Component	Description
DAGs (Directed Acyclic Graphs)	Core concept representing a collection of tasks to execute Organized to reflect relationships and dependencies Acyclic graph with directed edges, preventing infinite loops Defined as Python code for maximum flexibility
Tasks	Individual units of work within a DAG Instances of operators that define specific actions Can execute Python functions, SQL commands, or system operations Have defined dependencies and execution order
Operators	Define the actual work performed by tasks BashOperator: Execute bash commands PythonOperator: Run Python functions KubernetesPodOperator: Run containers in Kubernetes Database operators: PostgresOperator, MySQLOperator, etc.
Scheduler	Monitors all tasks and DAGs Triggers task instances when dependencies are met Determines what to execute and when Handles retry logic and failure scenarios
Executors	Mechanism that actually runs tasks LocalExecutor: Single-machine parallel execution CeleryExecutor: Distributed execution using Celery KubernetesExecutor: Container-based execution in Kubernetes
Hooks	Interfaces to external platforms and databases Provide connection management and authentication Support for MySQL, PostgreSQL, AWS, GCP, Azure, etc. Used by operators to interact with external systems

Airflow Architecture Diagram

Architecture Components

Scheduler: Reads DAG files and schedules task execution
Web Server: Provides UI for monitoring, triggering, and viewing history
Executor: Handles actual task execution (Local, Celery, Kubernetes, etc.)
Metadata Database: Stores state information (task success/failure, DAG history)
Workers: Execution units used by the executor (especially important in CeleryExecutor)

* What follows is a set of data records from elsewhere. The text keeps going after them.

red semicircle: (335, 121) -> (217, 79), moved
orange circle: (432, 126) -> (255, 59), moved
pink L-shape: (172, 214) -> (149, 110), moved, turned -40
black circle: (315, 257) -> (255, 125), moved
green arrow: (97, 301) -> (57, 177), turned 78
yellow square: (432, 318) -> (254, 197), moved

Apache Airflow vs Argo Workflow

Understanding the differences between Airflow and Argo Workflow helps in choosing the right tool for your environment and use case.

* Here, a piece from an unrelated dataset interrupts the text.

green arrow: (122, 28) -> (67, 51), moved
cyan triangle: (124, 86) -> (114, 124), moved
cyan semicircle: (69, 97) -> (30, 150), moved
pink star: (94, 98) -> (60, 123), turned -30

Feature	Apache Airflow	Argo Workflow
Workflow Definition	Python scripts enabling complex logic and integrations	YAML definitions with direct Kubernetes resource integration
DAG Support	Native support for DAGs to manage task dependencies and orchestration	Supports DAGs for managing dependencies and execution order within Kubernetes
Execution Environment	Runs on standalone servers or clusters, typically managed with Celery, Kubernetes, etc.	Runs natively in Kubernetes, executing workflow steps using Pods
Scalability	Scalable through executors like Celery, Kubernetes. Tasks scale based on worker availability	Highly scalable due to Kubernetes integration with dynamic Pod allocation
User Interface	Rich UI for workflow monitoring, retries, and visualization	Simplified UI primarily for visualizing workflows and managing Kubernetes objects directly
Community & Support	Extensive community support with various plugins and third-party tools	Growing community with Kubernetes-based support and integrations

Choosing Between Airflow and Argo Workflow

Apache Airflow is better suited for complex data pipeline orchestration where you need programmatic task definition and management using Python
Argo Workflows excels in containerized Kubernetes environments and is ideal for DevOps and MLOps pipelines where Kubernetes is already in use

Executor Selection Guide

Choosing the right executor is crucial for your Airflow deployment’s performance and scalability.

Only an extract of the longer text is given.